Json Extraction - Usage

The main entry point is Session class’s Learn() method, which returns a Program object. The Program’s key method is Run() that executes the program on an input Json to obtain the extracted output. Each program also has a Schema property that defines the structure of the extracted data.

Other important methods are Serialize() and Deserialize() to serialize and deserialize Program object.

To use Extraction.Json, one needs to reference Microsoft.ProgramSynthesis.Extraction.Json.dll, Microsoft.ProgramSynthesis.Extraction.Json.Learner.dll and Microsoft.ProgramSynthesis.Extraction.Json.Semantics.dll.

The Sample Project illustrates our API usage.

Basic Usage

By default, Extraction.Json learns a join program in which inner arrays are joined with other fields. As a result, an outer object in the input Json can be flattened into several rows in the output table.

The below snippet illustrates a learning session to generate such program from the input jsonText:

string jsonText = ...

var session = new Session();
session.Constraints.Add(new FlattenDocument(jsonText));
Program program = session.Learn();

Clients may add NoJoinInnerArrays constraint to the session to learn non-join programs, as illustrated in the following snippet:

var noJoinSession = new Session();
noJoinSession.Constraints.Add(new FlattenDocument(jsonText), new NoJoinInnerArrays());
Program noJoinProgram = noJoinSession.Learn();

The Introduction page has more discussion on this topic.
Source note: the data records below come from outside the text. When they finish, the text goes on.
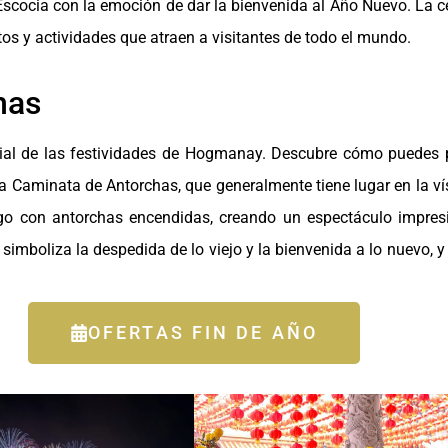
e Escocia con la emoción de dar la bienvenida al Año Nuevo. L
tos y actividades que atraen a visitantes de todo el mundo.
has
al de las festividades de Hogmanay. Descubre cómo puedes par
Caminata de Antorchas, que generalmente tiene lugar en la ví
go con antorchas encendidas, creando un espectáculo impres
 simboliza la despedida de lo viejo y la bienvenida a lo nuevo,
OFERTAS FIN DE AÑO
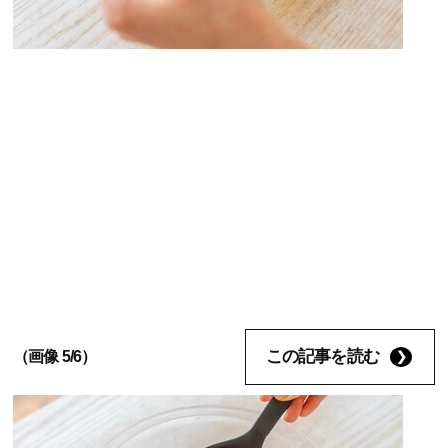
この記事を読む
（画像 5/6）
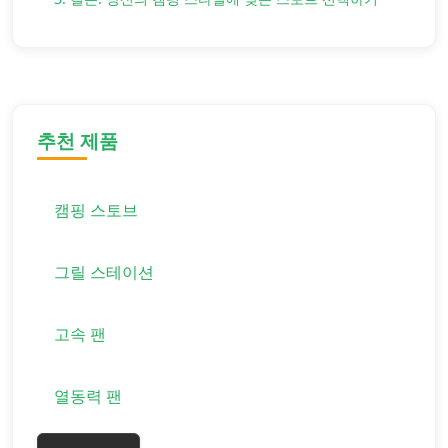
추천 제품
캠핑 스토브
그릴 스테이션
고속 팬
열동력 팬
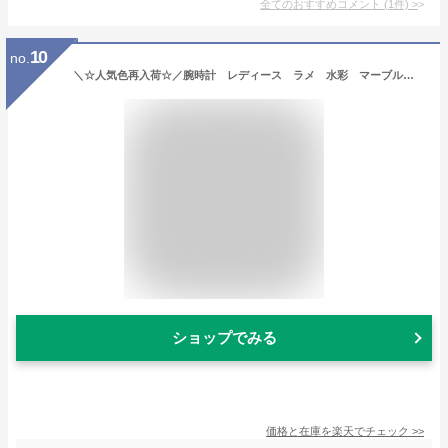
全てのおすすめコメント
(
1
件)
>
10
no.
＼☆人気色再入荷☆／腕時計 レディース ラメ 水彩 マーブル キラキラ 可愛い 革ベルト プチプラ 日本製ムーブ フィールドワーク エピ 一年保証
ショップでみる
価格と在庫を
楽天
でチェック
>>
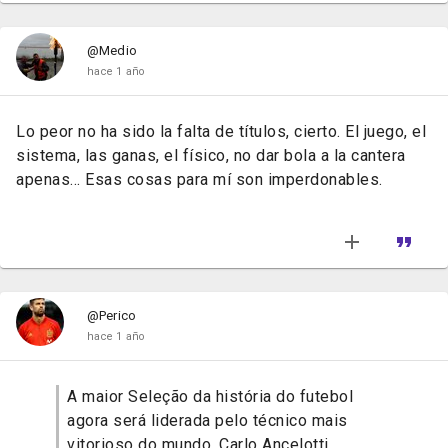
@Medio
hace 1 año
Lo peor no ha sido la falta de títulos, cierto. El juego, el
sistema, las ganas, el físico, no dar bola a la cantera
apenas... Esas cosas para mí son imperdonables.
@Perico
hace 1 año
A maior Seleção da história do futebol
agora será liderada pelo técnico mais
vitorioso do mundo. Carlo Ancelotti,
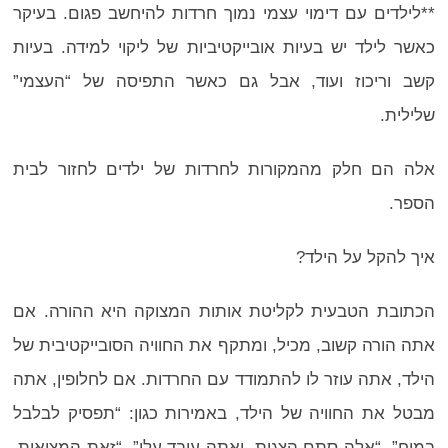
**לילדים עם דימוי עצמי נמוך חרדות להיחשב פגום. בעיקר
כאשר לילד יש בעיות אובייקטיביות של ליקוי למידה. בעיות
קשב וריכוז ועוד, אבל גם כאשר התפיסה של “העצמי”
שלילית.
אלה הם חלק מהמקורות לחרדות של ילדים לחזור לבית
הספר.
איך להקל על הילד?
הכתובת הטבעית לקליטת אותות המצוקה היא ההורה. אם
אתה הורה קשוב, מכיל, ומתקף את החוויה הסובייקטיבית של
הילד, אתה עוזר לו להתמודד עם החרדות. אם לחלופין, אתה
מבטל את החוויה של הילד, באמירות כגון: “תפסיק לבלבל
במוח”, “אלה סתם הצגות, ואתה עובד עלי”, “זאת המציאות,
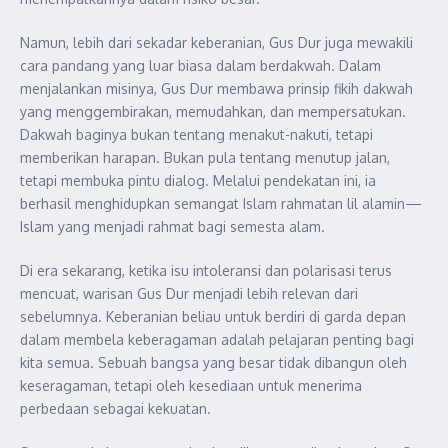
Namun, lebih dari sekadar keberanian, Gus Dur juga mewakili
cara pandang yang luar biasa dalam berdakwah. Dalam
menjalankan misinya, Gus Dur membawa prinsip fikih dakwah
yang menggembirakan, memudahkan, dan mempersatukan.
Dakwah baginya bukan tentang menakut-nakuti, tetapi
memberikan harapan. Bukan pula tentang menutup jalan,
tetapi membuka pintu dialog. Melalui pendekatan ini, ia
berhasil menghidupkan semangat Islam rahmatan lil alamin—
Islam yang menjadi rahmat bagi semesta alam.
Di era sekarang, ketika isu intoleransi dan polarisasi terus
mencuat, warisan Gus Dur menjadi lebih relevan dari
sebelumnya. Keberanian beliau untuk berdiri di garda depan
dalam membela keberagaman adalah pelajaran penting bagi
kita semua. Sebuah bangsa yang besar tidak dibangun oleh
keseragaman, tetapi oleh kesediaan untuk menerima
perbedaan sebagai kekuatan.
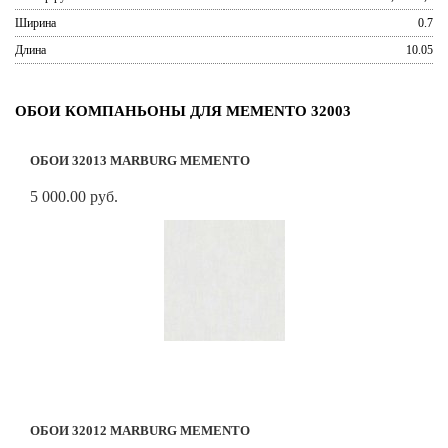
Ширина
0.7
Длина
10.05
ОБОИ КОМПАНЬОНЫ ДЛЯ MEMENTO 32003
ОБОИ 32013 MARBURG MEMENTO
5 000.00 руб.
ОБОИ 32012 MARBURG MEMENTO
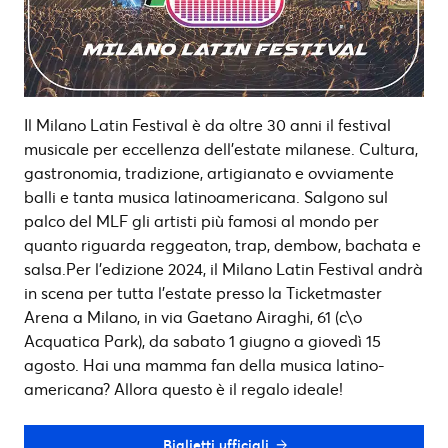
Il Milano Latin Festival è da oltre 30 anni il festival
musicale per eccellenza dell’estate milanese. Cultura,
gastronomia, tradizione, artigianato e ovviamente
balli e tanta musica latinoamericana. Salgono sul
palco del MLF gli artisti più famosi al mondo per
quanto riguarda reggeaton, trap, dembow, bachata e
salsa.Per l’edizione 2024, il Milano Latin Festival andrà
in scena per tutta l’estate presso la Ticketmaster
Arena a Milano, in via Gaetano Airaghi, 61 (c\o
Acquatica Park), da sabato 1 giugno a giovedì 15
agosto. Hai una mamma fan della musica latino-
americana? Allora questo è il regalo ideale!
Biglietti ufficiali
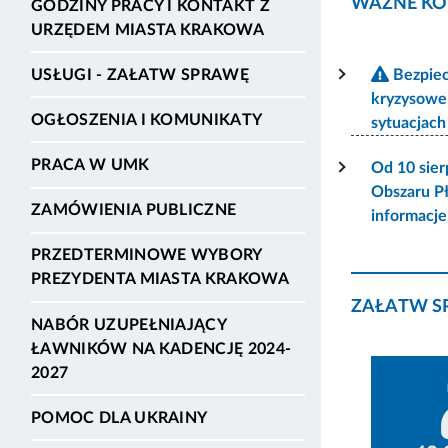
WAŻNE KO
GODZINY PRACY I KONTAKT Z
URZĘDEM MIASTA KRAKOWA
USŁUGI - ZAŁATW SPRAWĘ
Bezpiec
kryzysowe
OGŁOSZENIA I KOMUNIKATY
sytuacjac
PRACA W UMK
Od 10 sier
Obszaru P
ZAMÓWIENIA PUBLICZNE
informacj
PRZEDTERMINOWE WYBORY
PREZYDENTA MIASTA KRAKOWA
ZAŁATW S
NABÓR UZUPEŁNIAJĄCY
ŁAWNIKÓW NA KADENCJĘ 2024-
2027
POMOC DLA UKRAINY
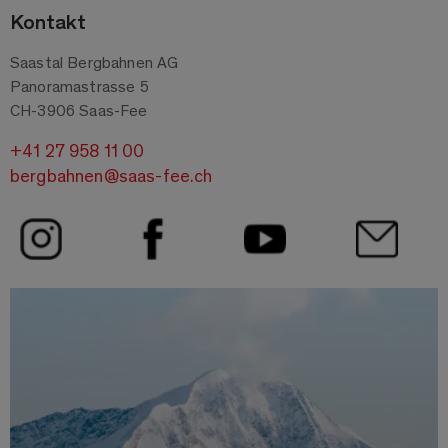
Kontakt
Saastal Bergbahnen AG
Panoramastrasse 5
CH-3906 Saas-Fee
+41 27 958 11 00
bergbahnen@saas-fee.ch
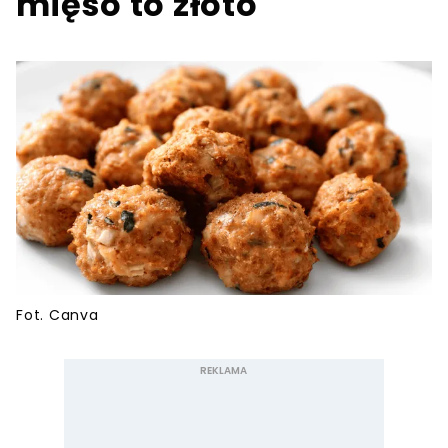
mięso to złoto
Fot. Canva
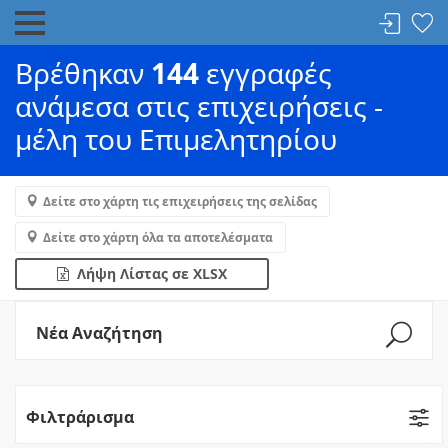
Βρέθηκαν
144
εγγραφές
ανάμεσα στις επιχειρήσεις -
μέλη του Επιμελητηρίου
Δείτε στο χάρτη τις επιχειρήσεις της σελίδας
Δείτε στο χάρτη όλα τα αποτελέσματα
Λήψη Λίστας σε XLSX
Νέα Αναζήτηση
Φιλτράρισμα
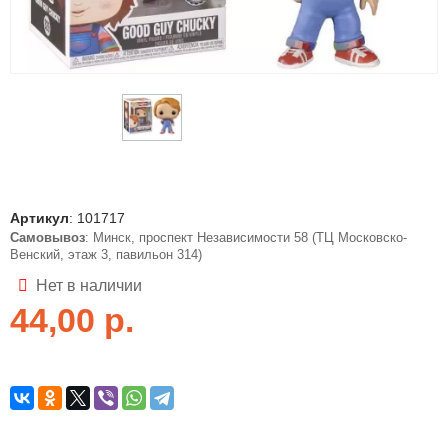
Артикул
:
101717
Самовывоз
: Минск, проспект Независимости 58 (ТЦ Московско-
Венский, этаж 3, павильон 314)
Нет в наличии
44,00
р.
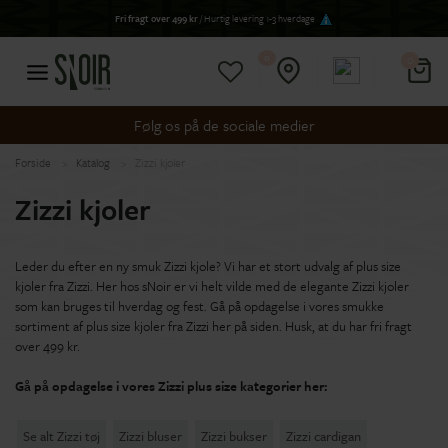
Fri fragt over 499 kr
/ Hurtig levering 1-3 hverdage
0
0
Følg os på de sociale medier
Forside
Katalog
Zizzi kjoler
Zizzi kjoler
Leder du efter en ny smuk Zizzi kjole? Vi har et stort udvalg af plus size
kjoler fra Zizzi. Her hos sNoir er vi helt vilde med de elegante Zizzi kjoler
som kan bruges til hverdag og fest. Gå på opdagelse i vores smukke
sortiment af plus size kjoler fra Zizzi her på siden. Husk, at du har fri fragt
over 499 kr.
Gå på opdagelse i vores Zizzi plus size kategorier her:
Se alt Zizzi tøj
Zizzi bluser
Zizzi bukser
Zizzi cardigan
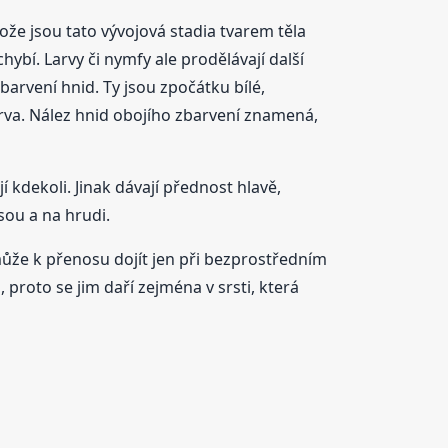
otože jsou tato vývojová stadia tvarem těla
ybí. Larvy či nymfy ale prodělávají další
barvení hnid. Ty jsou zpočátku bílé,
arva. Nález hnid obojího zbarvení znamená,
í kdekoli. Jinak dávají přednost hlavě,
sou a na hrudi.
ůže k přenosu dojít jen při bezprostředním
 proto se jim daří zejména v srsti, která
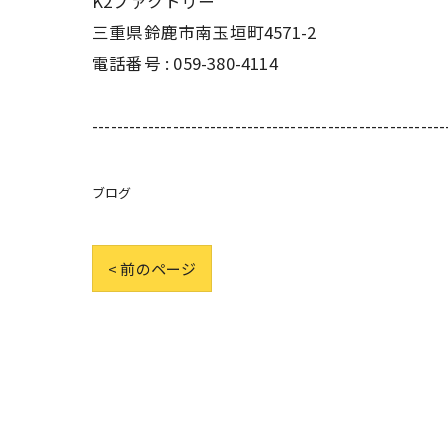
K2ファクトリー
三重県鈴鹿市南玉垣町4571-2
電話番号 :
059-380-4114
---------------------------------------------------------
ブログ
< 前のページ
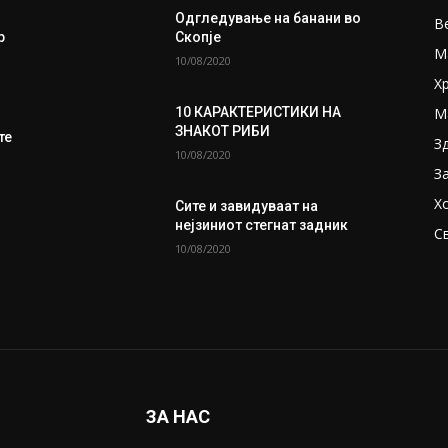
Одгледување на банани во
В
р
Скопје
М
10/08/2020
Х
М
10 КАРАКТЕРИСТИКИ НА
ЗНАКОТ РИБИ
те
З
10/08/2020
З
Х
Сите и завидуваат на
нејзиниот стегнат задник
С
10/08/2020
ЗА НАС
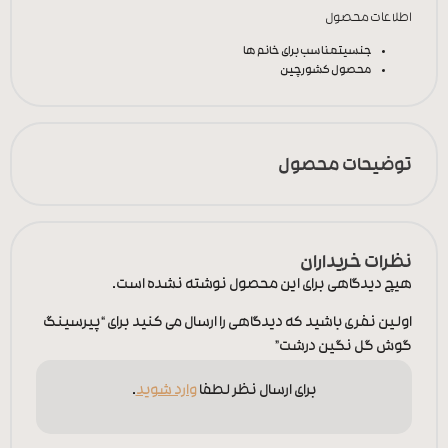
اطلاعات محصول
جنسیت
مناسب برای خانم ها
محصول کشور
چین
توضیحات محصول
نظرات خریداران
هیچ دیدگاهی برای این محصول نوشته نشده است.
اولین نفری باشید که دیدگاهی را ارسال می کنید برای “پیرسینگ
گوش گل نگین درشت”
برای ارسال نظر لطفا
وارد شوید
.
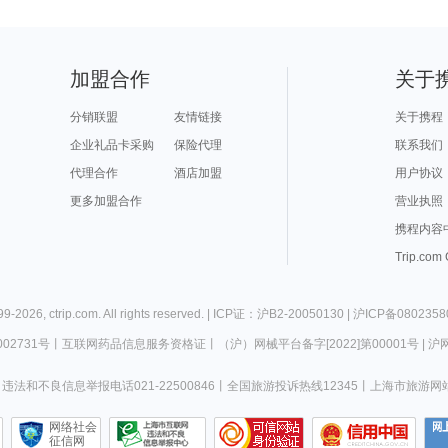
加盟合作
关于
分销联盟
友情链接
关于携程
企业礼品卡采购
保险代理
联系我们
代理合作
酒店加盟
用户协议
更多加盟合作
营业执照
携程内容
Trip.com
99-
2026
,
ctrip.com
. All rights reserved. |
ICP证：沪B2-20050130
|
沪ICP备0802358
02731号
丨
互联网药品信息服务资格证
丨
（沪）网械平台备字[2022]第00001号
|
沪网
违法和不良信息举报电话021-22500846
丨
全国旅游投诉热线12345
丨
上海市旅游网
网络社会
征信网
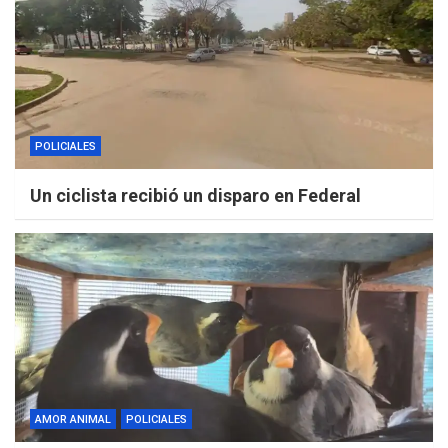
POLICIALES
Un ciclista recibió un disparo en Federal
AMOR ANIMAL
POLICIALES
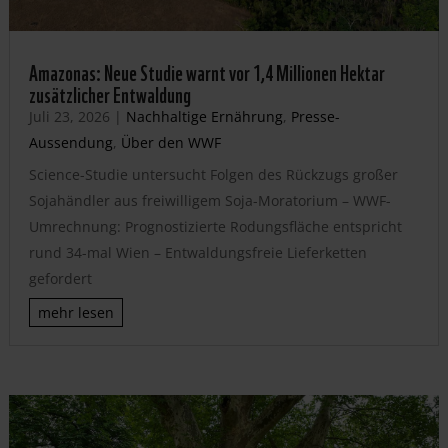
Amazonas: Neue Studie warnt vor 1,4 Millionen Hektar
zusätzlicher Entwaldung
Juli 23, 2026
|
Nachhaltige Ernährung
,
Presse-
Aussendung
,
Über den WWF
Science-Studie untersucht Folgen des Rückzugs großer
Sojahändler aus freiwilligem Soja-Moratorium – WWF-
Umrechnung: Prognostizierte Rodungsfläche entspricht
rund 34-mal Wien – Entwaldungsfreie Lieferketten
gefordert
mehr lesen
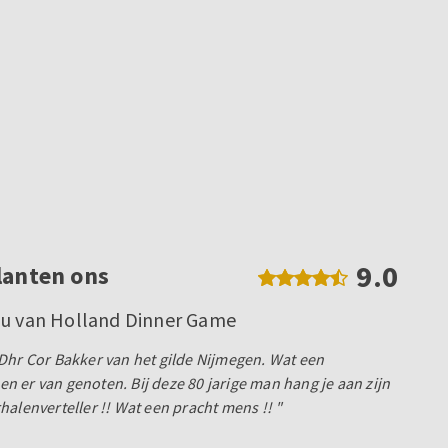
9.0
lanten ons
ou van Holland Dinner Game
Dhr Cor Bakker van het gilde Nijmegen. Wat een
 er van genoten. Bij deze 80 jarige man hang je aan zijn
halenverteller !! Wat een pracht mens !! "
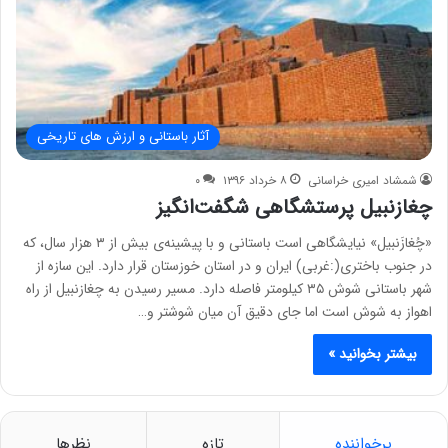
آثار باستانی و ارزش های تاریخی
شمشاد امیری خراسانی
۸ خرداد ۱۳۹۶
۰
چغازنبیل پرستشگاهی شگفت‌انگیز
«چُغازَنبیل» نیایشگاهی ‌است باستانی و با پیشینه‌ی بیش از ۳ هزار سال، که
در جنوب باختری(:غربی) ایران و در استان خوزستان قرار دارد. این سازه از
شهر باستانی شوش ۳۵ کیلومتر فاصله دارد. مسیر رسیدن به چغازنبیل از راه
اهواز به شوش است اما جای دقیق آن میان شوشتر و…
بیشتر بخوانید »
پرخواننده
تازه
نظرها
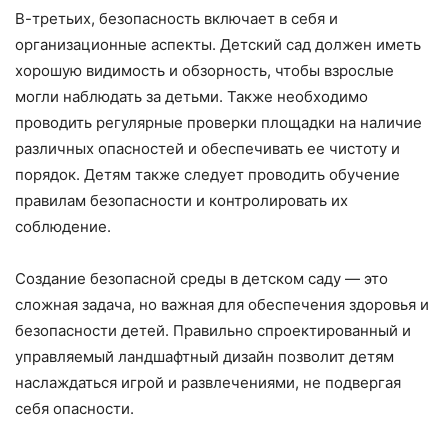
В-третьих, безопасность включает в себя и
организационные аспекты. Детский сад должен иметь
хорошую видимость и обзорность, чтобы взрослые
могли наблюдать за детьми. Также необходимо
проводить регулярные проверки площадки на наличие
различных опасностей и обеспечивать ее чистоту и
порядок. Детям также следует проводить обучение
правилам безопасности и контролировать их
соблюдение.
Создание безопасной среды в детском саду — это
сложная задача, но важная для обеспечения здоровья и
безопасности детей. Правильно спроектированный и
управляемый ландшафтный дизайн позволит детям
наслаждаться игрой и развлечениями, не подвергая
себя опасности.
Serializing/Deserializing a Program

The Extraction.Json.Program.Serialize() method serializes the learned program to a string. The Extraction.Json.Loader.Instance.Load() method deserializes the program text to a program.

// program was learned previously
string progText = program.Serialize();
Program loadProg = Loader.Instance.Load(progText);

Executing a Program

Given an input Json, a program can generate a hierarchical tree or a flattened table. If the program is a join program, the table is flattened either using outer join (default) or inner join semantics.

Generating a Tree

Use this method to obtain a hierarchical tree of the input document.

// program was learned previously
ITreeOutput<JsonRegion> tree = program.Run(jsonText);

Generating a Table

Supply the desired join semantics to the RunTable() method as follows:

// program was learned previously
IEnumerable<TableRow<JsonRegion>> outerJoinTable = program.RunTable(jsonText, TreeToTableSemantics.OuterJoin);

IEnumerable<TableRow<JsonRegion>> innerJoinTable = program.RunTable(jsonText, TreeToTableSemantics.InnerJoin);